A instabilidade institucional vivida no Supremo Tribunal Federal (STF) tem repercutido no agronegócio brasileiro, gerando incerteza nos investimentos, deteriorando as condições de crédito e ampliando a percepção de risco para exportadores, enquanto o número de empresas com recuperação judicial no setor registra crescimento acentuado em 12 meses.
Contexto Institucional e Evolução das Condições de Crédito
A crise envolvendo magistrados do STF, notoriamente as investigações sobre condutas de ministros e a tentativa de placação de pautas sensíveis ao debate eleitoral, tem sido analisada com preocupação pelo setor agropecuário, que vê nas oscilações institucionais um potencial desestabilizador para o ambiente de negócios.
Segundo dados do Monitor RGF-BIZDOC da Receita Federal, as emissões mensais de CRA (Certificados de Recebíveis do Agronegócio) caíram 77% entre o segundo semestre de 2025 (R$ 5,3 bilhões) e o primeiro semestre de 2026 (R$ 1,2 bilhão), enquanto o número de empresas com registro de recuperação judicial subiu de 313 em março de 2023 para 1.336 em agosto de 2026, indicando uma crise estrutural que ultrapassa a simples volatilidade econômica.
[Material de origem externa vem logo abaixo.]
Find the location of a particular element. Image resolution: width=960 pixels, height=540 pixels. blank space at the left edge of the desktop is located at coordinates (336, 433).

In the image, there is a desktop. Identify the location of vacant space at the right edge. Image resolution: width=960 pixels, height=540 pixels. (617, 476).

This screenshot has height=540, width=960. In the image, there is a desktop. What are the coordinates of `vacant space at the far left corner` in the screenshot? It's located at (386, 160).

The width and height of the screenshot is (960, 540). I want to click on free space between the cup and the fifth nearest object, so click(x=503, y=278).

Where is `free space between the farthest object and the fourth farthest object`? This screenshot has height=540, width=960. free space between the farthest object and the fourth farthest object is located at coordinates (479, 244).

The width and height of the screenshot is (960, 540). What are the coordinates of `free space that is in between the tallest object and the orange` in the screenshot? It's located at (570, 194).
O número de empresas do agronegócio com recuperação judicial saltou de 313 em março de 2023 para 1.336 em agosto de 2026, um crescimento de 66% em apenas 12 meses.
Repercussão Jurídica e Consequências para o Setor Agropecuário
Autoridades como Claudio Damasceno, especialista em reestruturação e sócio da RGF-BIZDOC, alertam que a crise institucional não é diretamente responsável pelo aperto do crédito rural, mas intensifica a insegurança que já limitava as decisões empresariais e agravava o acesso ao financiamento.
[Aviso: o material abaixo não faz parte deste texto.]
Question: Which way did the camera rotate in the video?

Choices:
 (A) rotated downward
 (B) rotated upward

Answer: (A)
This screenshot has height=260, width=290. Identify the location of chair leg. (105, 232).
Especialistas apontam que a combinação de deterioração creditícia, alta dos requisitos de garantia (60% a 80% do valor dos ativos) e aumento das ações judiciais sobre CPRs — que saltaram de cerca de 100 para mais de 400 por mês — está aprofundando a crise financeira do setor, exigindo maior cautela dos investidores diante da ausência de clareza institucional.